Tcl Source Code

View Ticket
Login
Ticket UUID: c9e68eb6ca40bb844b6c5d172a8e203f4b419857
Title: tclEncoding.c: undefined behavior involving NULL pointers
Type: Patch Version: 8.6.12
Submitter: chrstphrchvz Created on: 2021-12-20 18:53:45
Subsystem: 52. Portability Support Assigned To: nobody
Priority: 5 Medium Severity: Minor
Status: Open Last Modified: 2023-03-26 09:48:01
Resolution: None Closed By: nobody
    Closed on:
Description:

Passing NULL as the src argument to conversion functions UtfToUtfProc() (used by UtfIntToUtfExtProc() and UtfExtToUtfIntProc()), UtfToUnicodeProc(), UnicodeToUtfProc(), Iso88591ToUtfProc(), Iso88591FromUtfProc(), EscapeToUtfProc(), EscapeFromUtfProc(), TableToUtfProc(), and TableFromUtfProc() in generic/tclEncoding.c triggers the following undefined behaviors:

  • NULL + 0 pointer arithmetic when computing srcEnd = src + srcLen
  • NULL < NULL pointer comparison in the loop condition src < srcEnd
  • NULL - NULL pointer subtraction when computing *srcReadPtr = src - srcStart

Additionally, BinaryProc() uses memcpy() and will call it with NULL as the source, which is undefined even for copy length of 0.

UBSan currently only complains for pointer arithmetic using NULL (at least when compiled with Clang -fsanitize=pointer-overflow), and for memcpy() with NULL source (when compiled with GCC -fsanitize=nonnull-attribute). I do not observe Tcl behaving unexpectedly in any of these cases.

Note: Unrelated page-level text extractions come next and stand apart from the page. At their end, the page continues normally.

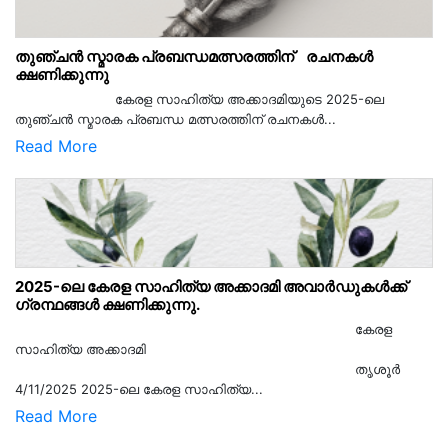
തുഞ്ചൻ സ്മാരക പ്രബന്ധമത്സരത്തിന് രചനകൾ
ക്ഷണിക്കുന്നു
കേരള സാഹിത്യ അക്കാദമിയുടെ 2025-ലെ
തുഞ്ചൻ സ്മാരക പ്രബന്ധ മത്സരത്തിന് രചനകൾ...
Read More
2025-ലെ കേരള സാഹിത്യ അക്കാദമി അവാർഡുകൾക്ക്
ഗ്രന്ഥങ്ങൾ ക്ഷണിക്കുന്നു.
കേരള
സാഹിത്യ അക്കാദമി
തൃശൂര്‍
4/11/2025 2025-ലെ കേരള സാഹിത്യ...
Read More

Example during startup when the TCL_LIBRARY environment variable is not set, TclpInitLibraryPath() (unix/tclUnixInit.c) calls Tcl_ExternalToUtfDString() with src == NULL:

$ unset TCL_LIBRARY
$ tclsh8.6 /dev/null
tcl/generic/tclEncoding.c:2300:18: runtime error: applying zero offset to null pointer

More complete example using C (not aware how to accomplish this from Tcl; I put this near the end of Tcltest_Init() for lack of a better place):

    if (1) {
#define MYENCODINGS_LEN 6
	const char * myencodings[MYENCODINGS_LEN] = {
		"identity",	/* BinaryProc */
		"utf-8",	/* UtfToUtfProc (UtfExtToUtfIntProc, UtfIntToUtfExtProc) */
		"unicode",	/* UnicodeToUtfProc, UtfToUnicodeProc */
		"iso8859-1",	/* Iso88591ToUtfProc, Iso88591FromUtfProc */
		"shiftjis",	/* TableToUtfProc, TableFromUtfProc */
		"iso2022"	/* EscapeToUtfProc, EscapeFromUtfProc */
	};
	int i;
	for (i = 0; i < MYENCODINGS_LEN; i++) {
	    Tcl_DString ds;
	    Tcl_DStringInit(&ds);
	    Tcl_Encoding e = Tcl_GetEncoding(interp, myencodings[i]);
	    fprintf(stderr, "\e[32m'%s'\e[0m\n", Tcl_GetEncodingName(e));
	    Tcl_ExternalToUtfDString(e, NULL, 0, &ds);
	    Tcl_DStringFree(&ds);
	    Tcl_UtfToExternalDString(e, NULL, 0, &ds);
	    Tcl_DStringFree(&ds);
	    Tcl_FreeEncoding(e);
	}
    }

Output:

$ TCL_LIBRARY= ./tcltest /dev/null
'identity'
tcl/generic/tclEncoding.c:2138:5: runtime error: null pointer passed as argument 2, which is declared to never be null
'utf-8'
tcl/generic/tclEncoding.c:2299:18: runtime error: applying zero offset to null pointer
'unicode'
tcl/generic/tclEncoding.c:2475:18: runtime error: applying zero offset to null pointer
tcl/generic/tclEncoding.c:2562:18: runtime error: applying zero offset to null pointer
'iso8859-1'
tcl/generic/tclEncoding.c:2913:18: runtime error: applying zero offset to null pointer
tcl/generic/tclEncoding.c:2995:18: runtime error: applying zero offset to null pointer
'shiftjis'
tcl/generic/tclEncoding.c:2683:18: runtime error: applying zero offset to null pointer
tcl/generic/tclEncoding.c:2797:18: runtime error: applying zero offset to null pointer
'iso2022'
tcl/generic/tclEncoding.c:3154:18: runtime error: applying zero offset to null pointer
tcl/generic/tclEncoding.c:3364:18: runtime error: applying zero offset to null pointer

Some possible styles for suggested fixes: either have functions exit early with dedicated block duplicating necessary final statements (not as feasible for EscapeFromUtfProc()); use a single NULL check and goto to skip over anything which assumes src is non-NULL; or add inline checks for NULL wherever src is assumed to be non-NULL. The last approach seems not too invasive: no required rearranging or duplication of existing code, only thing duplicated is NULL check; this is what the attached patch uses.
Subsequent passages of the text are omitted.